*** Opening of SUPPLIED RECORDS ***

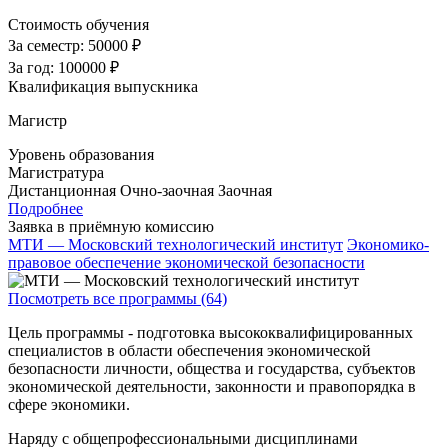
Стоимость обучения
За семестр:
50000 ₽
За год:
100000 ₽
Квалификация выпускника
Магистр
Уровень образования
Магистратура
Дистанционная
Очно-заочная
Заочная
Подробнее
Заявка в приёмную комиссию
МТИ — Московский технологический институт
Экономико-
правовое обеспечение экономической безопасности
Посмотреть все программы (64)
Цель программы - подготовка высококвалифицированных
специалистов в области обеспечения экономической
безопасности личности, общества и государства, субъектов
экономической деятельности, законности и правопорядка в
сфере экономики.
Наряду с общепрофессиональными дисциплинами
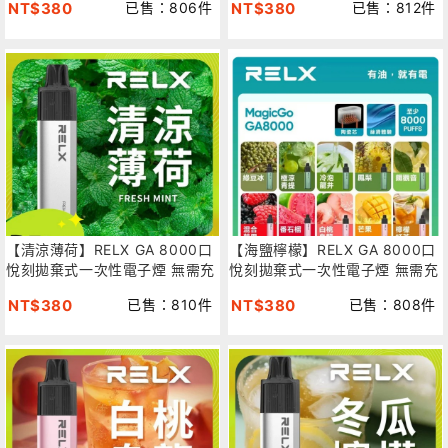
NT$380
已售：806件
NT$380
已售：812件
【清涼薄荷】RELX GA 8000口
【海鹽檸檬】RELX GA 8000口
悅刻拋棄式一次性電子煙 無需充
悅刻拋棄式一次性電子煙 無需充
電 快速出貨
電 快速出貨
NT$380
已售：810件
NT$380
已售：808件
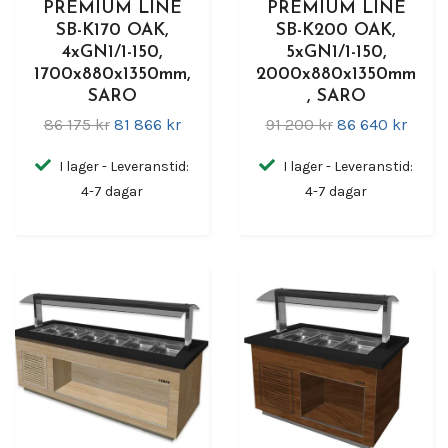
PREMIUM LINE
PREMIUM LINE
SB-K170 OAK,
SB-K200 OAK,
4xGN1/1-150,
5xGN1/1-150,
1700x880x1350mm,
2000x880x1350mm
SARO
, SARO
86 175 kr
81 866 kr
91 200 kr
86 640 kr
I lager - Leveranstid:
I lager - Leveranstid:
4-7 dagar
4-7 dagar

*** Close of SUPPLIED RECORDS ***
*** Opening of SUPPLIED RECORDS ***

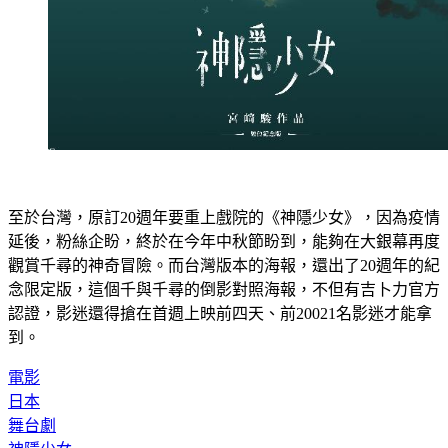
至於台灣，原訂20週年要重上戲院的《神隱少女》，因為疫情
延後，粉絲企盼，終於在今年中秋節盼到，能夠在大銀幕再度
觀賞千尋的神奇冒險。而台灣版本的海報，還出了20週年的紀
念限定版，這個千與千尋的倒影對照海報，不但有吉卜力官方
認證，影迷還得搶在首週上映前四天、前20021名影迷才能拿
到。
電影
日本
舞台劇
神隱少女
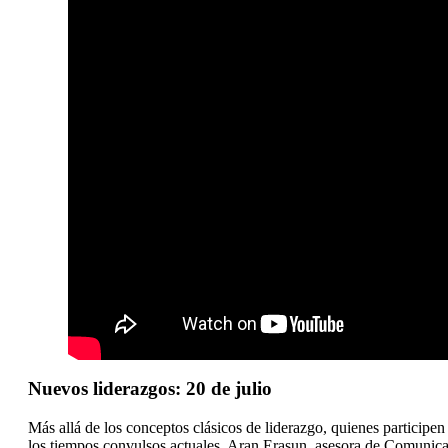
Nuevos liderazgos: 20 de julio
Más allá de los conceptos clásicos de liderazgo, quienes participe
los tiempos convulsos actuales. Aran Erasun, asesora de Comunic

*** Close of SUPPLIED RECORDS ***
*** Opening of SUPPLIED RECORDS ***

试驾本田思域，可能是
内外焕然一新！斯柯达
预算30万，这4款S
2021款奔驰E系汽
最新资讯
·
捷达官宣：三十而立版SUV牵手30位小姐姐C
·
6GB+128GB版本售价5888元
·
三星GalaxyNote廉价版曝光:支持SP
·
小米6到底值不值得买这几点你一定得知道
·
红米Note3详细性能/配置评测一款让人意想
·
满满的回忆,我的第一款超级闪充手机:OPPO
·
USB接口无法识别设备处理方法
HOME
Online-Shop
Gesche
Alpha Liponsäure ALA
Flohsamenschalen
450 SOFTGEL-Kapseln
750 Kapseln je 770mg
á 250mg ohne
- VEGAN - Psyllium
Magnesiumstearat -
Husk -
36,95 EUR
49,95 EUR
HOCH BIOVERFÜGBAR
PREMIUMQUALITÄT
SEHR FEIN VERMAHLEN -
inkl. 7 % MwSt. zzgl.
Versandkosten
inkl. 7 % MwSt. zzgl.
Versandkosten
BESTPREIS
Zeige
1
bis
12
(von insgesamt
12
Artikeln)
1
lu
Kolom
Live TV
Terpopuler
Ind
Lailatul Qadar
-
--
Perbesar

*** Close of SUPPLIED RECORDS ***

- AIM OF THE EXERCISE -
I need each line of the entries that holds the string "экономической" located and copied.

- SOLUTION TO THIS TASK -
правовое обеспечение экономической безопасности
специалистов в области обеспечения экономической
экономической деятельности, законности и правопорядка в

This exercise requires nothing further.